We see the back of a person with short dark hair typing at a computer. On the screen are these phrases:

  • Coded bias
  • imagined objectivity
  • Innovation that enables containment
  • New JIM code, highlighted in a contrasting (red) color

Queries

A small figure drawn in outline with a long ponytail has text behind them that reads, Step back and ask, and then the person asks, “What are the needs of birthing people?” Three speech bubbles connect and say:

  • Don’t discount the analog supports that are already working
  • Like Black birth workers!
  • Not all solutions will be high tech

Risks of AI

There is a stylized hand with palm upwards and the fingers are each a different color (that match the Race-Conscious banner): the fingers read: Health care system, hospitals, providers, designers = responsibility to do no harm. Next to the hand is a huge green bubble with the main takeaway: Show and prove that these tools are not harmful before you deploy them.

From Data to Action

Small illustration with three fists outlined, held up in a solidarity/action gesture, on top of an arrow that has different colored dots representing varied data. The title on top of the arrow reads, "From Data to Action,” and the title reads, “What public health hospitals and health systems can do.”
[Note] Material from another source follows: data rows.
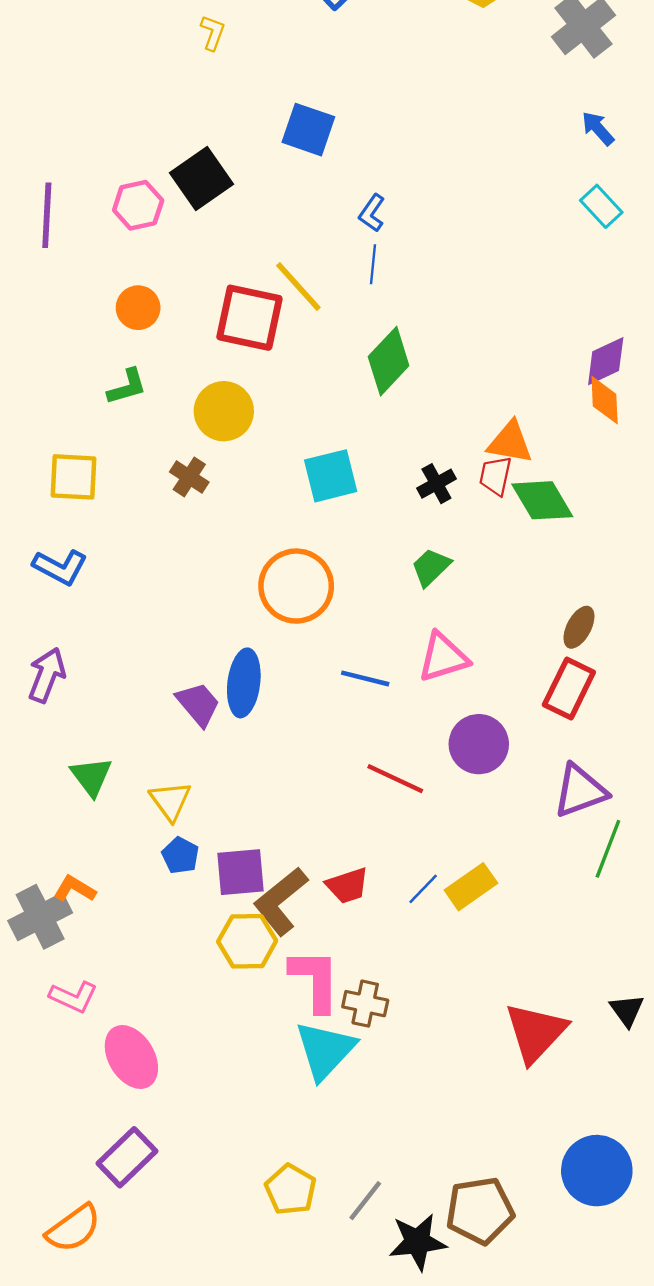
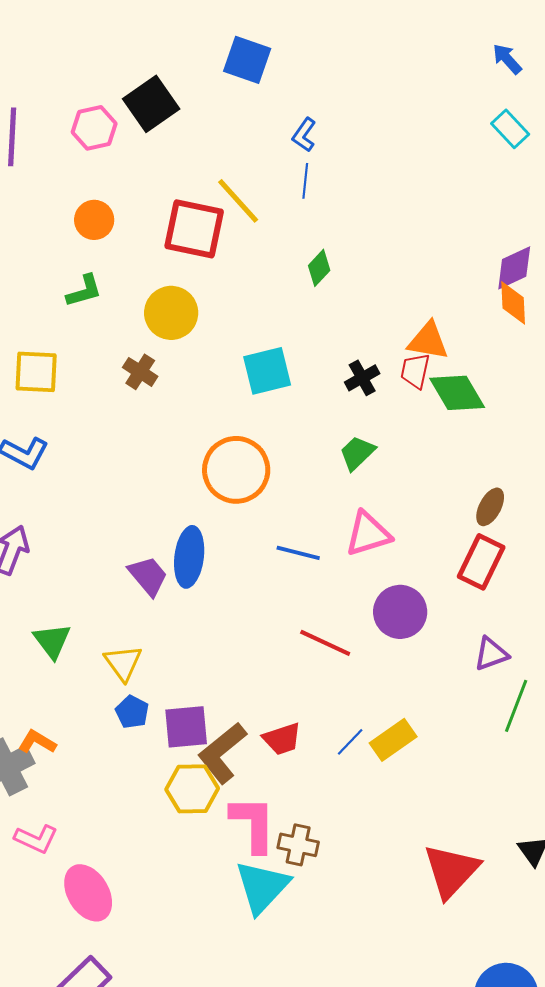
green diamond: (389, 361) -> (319, 268), size x0.6
purple triangle: (580, 791) -> (491, 654), size x0.7

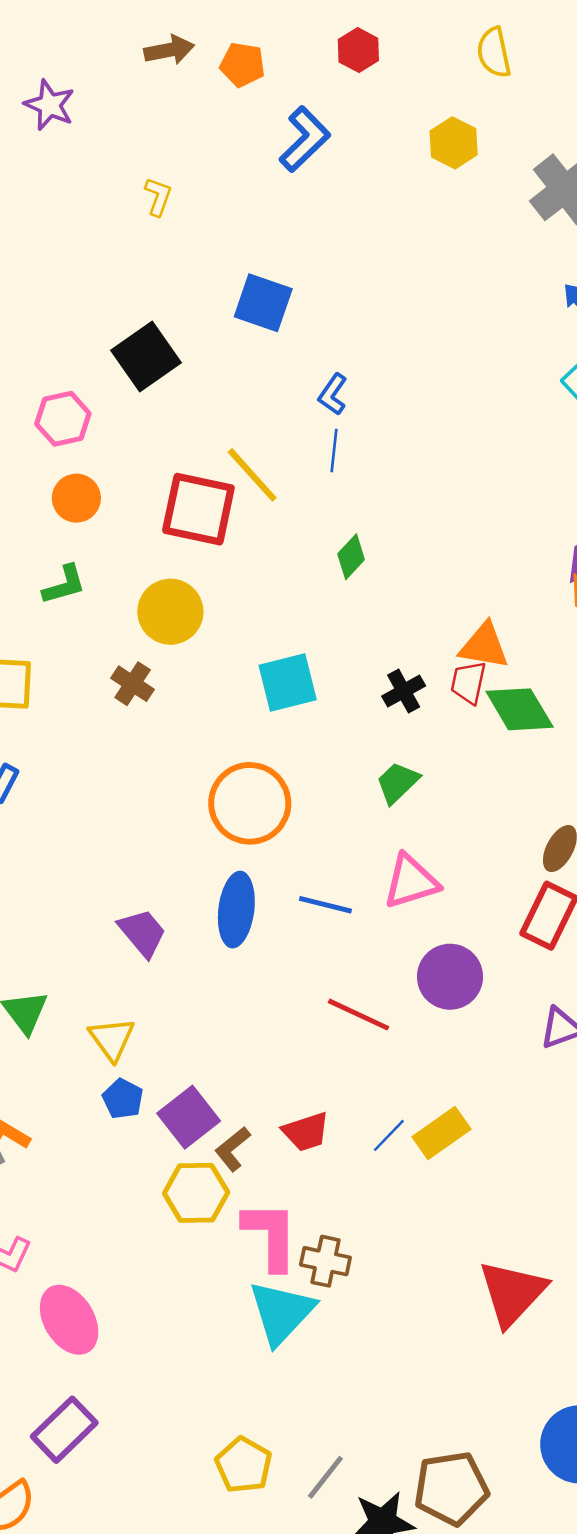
pink hexagon: (94, 128) -> (63, 419), moved
blue ellipse: (189, 557) -> (236, 910), moved
purple square: (186, 727) -> (189, 1117), turned -33
brown L-shape: (222, 753) -> (233, 1149), size x0.6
Illustration of a computer with data going in and out, with a caption that says “bias in, bias out.” It is connected with an arrow to a computer and microchip illustration, which blends into a city scene with a park and people walking, and also blends into four multiracial faces looking at each other and smiling. The text says, “Technology is useful but context is key — listen to birthing people!” These four faces and text conclude the poster with the exclamation.